Other indices you may see

Percentage of Nonoverlapping Data (PND), Percentage of Data Exceeding the Median (PEM), Nonoverlap of All Pairs (NAP), Tau / Tau-U, randomization tests (when the design allows), and standardized-mean-difference approaches. Each has strengths and blind spots.

Can I do this in Excel?

Excel is great for plotting session-by-session data (a line chart with a phase divider). But Tau-U is not a built-in Excel function — use R or a dedicated calculator and treat the value as a teaching figure. Interpretation reminder: graph first, index second.

Optional: plotting & indices in R
# Simulated AAC initiations: 6 baseline + 12 intervention sessions
session <- 1:18
phase   <- rep(c("Baseline","Intervention"), c(6, 12))
y       <- c(2,1,2,2,3,1, 4,3,5,4,4,5,7,7,9,7,8,11)

plot(session, y, type = "b")          # line graph; add a phase divider
abline(v = 6.5, lty = 2)             # phase-change line
# Tau-U: use a verified package/calculator (e.g., the 'SingleCaseES' package)

Indices above were computed for this simulated dataset; Tau-U values can differ slightly across software variants.

Part 6 of 6

Integration & review

Pull it together: the reminders that keep you honest, the red flags to watch for, and a low-stakes quiz to check your reasoning.

Part 6 · Integration & review

6.1  Bringing it all together

Six interpretation reminders

1 · Question first

Outcome type + groups + repeated? decides the test — not the other way around.

2 · p is not proof

It’s “surprise under the null,” nothing more. Small ≠ important; large ≠ no effect.

3 · Size & precision

Always read the effect size and the confidence interval, not just the p-value.

4 · Statistical ≠ clinical

Ask whether the change matters for communication, participation, safety, or quality of life.

5 · Association ≠ cause

Correlation and regression describe patterns; design earns causal claims.

6 · Picture beats index

Especially single-case: the graph leads, Tau-U supports.

Red-flag phrases to question

“The p-value proves the treatment works.” · “p > .05, so it doesn’t work.” · “A significant result means a clinically important result.” · “The correlation shows X causes Y.” · “Tau-U = 0.8, so we don’t need the graph.” · “The effect is large, so it must matter for every client.”

Try it · Match the Excel route

Which Excel function or menu fits?

A quick recap of the spreadsheet bridges — interpretation still happens in your head, not in the cell.

Try it · Final low-stakes quiz

Five quick scenarios

Open the one-page cheat sheet
Quick reference.
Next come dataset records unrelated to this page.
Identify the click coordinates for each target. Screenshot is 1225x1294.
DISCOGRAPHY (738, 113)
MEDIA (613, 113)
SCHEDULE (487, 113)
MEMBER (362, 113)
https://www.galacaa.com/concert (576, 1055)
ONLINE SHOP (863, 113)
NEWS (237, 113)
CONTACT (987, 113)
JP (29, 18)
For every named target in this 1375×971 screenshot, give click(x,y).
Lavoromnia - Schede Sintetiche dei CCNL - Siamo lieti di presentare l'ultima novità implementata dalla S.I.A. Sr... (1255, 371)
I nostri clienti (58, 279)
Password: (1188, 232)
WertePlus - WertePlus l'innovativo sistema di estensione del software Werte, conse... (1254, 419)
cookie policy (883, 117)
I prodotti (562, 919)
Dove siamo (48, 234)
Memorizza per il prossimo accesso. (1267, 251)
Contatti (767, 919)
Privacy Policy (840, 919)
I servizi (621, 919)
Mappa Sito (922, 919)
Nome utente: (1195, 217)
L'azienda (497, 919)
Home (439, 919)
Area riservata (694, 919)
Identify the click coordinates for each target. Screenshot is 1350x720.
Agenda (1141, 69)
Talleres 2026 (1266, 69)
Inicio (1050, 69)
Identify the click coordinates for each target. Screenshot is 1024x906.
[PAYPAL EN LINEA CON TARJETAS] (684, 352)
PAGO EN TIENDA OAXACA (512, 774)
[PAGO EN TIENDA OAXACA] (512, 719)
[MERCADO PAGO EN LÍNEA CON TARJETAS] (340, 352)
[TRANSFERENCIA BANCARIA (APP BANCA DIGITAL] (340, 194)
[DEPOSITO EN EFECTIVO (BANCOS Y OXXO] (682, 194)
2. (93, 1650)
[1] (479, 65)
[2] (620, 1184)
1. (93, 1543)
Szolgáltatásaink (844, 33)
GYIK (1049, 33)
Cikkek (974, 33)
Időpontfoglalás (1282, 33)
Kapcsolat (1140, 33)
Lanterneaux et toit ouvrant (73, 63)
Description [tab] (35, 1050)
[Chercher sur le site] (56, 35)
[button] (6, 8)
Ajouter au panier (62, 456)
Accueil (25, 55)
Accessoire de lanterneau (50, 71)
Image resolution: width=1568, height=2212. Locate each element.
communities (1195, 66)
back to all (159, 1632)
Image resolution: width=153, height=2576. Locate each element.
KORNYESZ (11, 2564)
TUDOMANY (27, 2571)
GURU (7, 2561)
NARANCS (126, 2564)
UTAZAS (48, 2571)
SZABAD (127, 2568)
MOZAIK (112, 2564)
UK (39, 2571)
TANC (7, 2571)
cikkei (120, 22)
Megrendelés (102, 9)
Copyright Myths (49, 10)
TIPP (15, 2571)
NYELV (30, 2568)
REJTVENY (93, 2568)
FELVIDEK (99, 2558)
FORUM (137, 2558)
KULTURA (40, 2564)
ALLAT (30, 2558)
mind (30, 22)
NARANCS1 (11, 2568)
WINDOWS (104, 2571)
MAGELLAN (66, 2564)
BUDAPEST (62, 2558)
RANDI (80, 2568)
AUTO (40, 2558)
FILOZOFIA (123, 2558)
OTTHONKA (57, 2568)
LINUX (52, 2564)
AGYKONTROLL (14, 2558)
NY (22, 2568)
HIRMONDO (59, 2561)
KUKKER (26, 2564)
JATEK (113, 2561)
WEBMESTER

All examples on this page use simulated data.
If you want to…UseEffect sizeExcel
Compare the same people twicePaired t-testCohen’s dzT.TEST(…,2,1)
Compare two separate groupsIndependent t-testCohen’s dT.TEST(…,2,3)
Compare 3+ groupsOne-way ANOVAη²ToolPak › ANOVA
Relate two continuous variablesCorrelationr, r²CORREL
Predict an outcomeRegressionslope, R²ToolPak › Regression
Relate two categoriesChi-squareCramér’s VCHISQ.TEST
Track one client over timeVisual analysis (+ Tau-U)Tau-U / nonoverlapPlot only

You made it

You don’t need to compute these by hand to be a sharp consumer of research. If you can name the question, read the picture, and weigh size, precision, and clinical meaning, you can interpret most SLP studies with confidence. Revisit any section any time — your progress isn’t stored, so explore freely.

About this lesson

An interactive overview of inferential statistics for SLP 680: Research Methods. Every dataset, figure, and statistic on this page is simulated for teaching; the optional “how-to” notes are shown in R, with Excel companions. Nothing here is real client data, and none of it is evidence about whether any treatment works.

Your answers and progress are never stored or sent anywhere. The displayed webpage uses fixed embedded simulated data; the R snippets show the analysis route.

Dr. Mengyang Qiu · Saint Elizabeth University · SLP 680

This webpage was created through vibe coding with Claude Opus 4.8 and ChatGPT 5.5 Pro.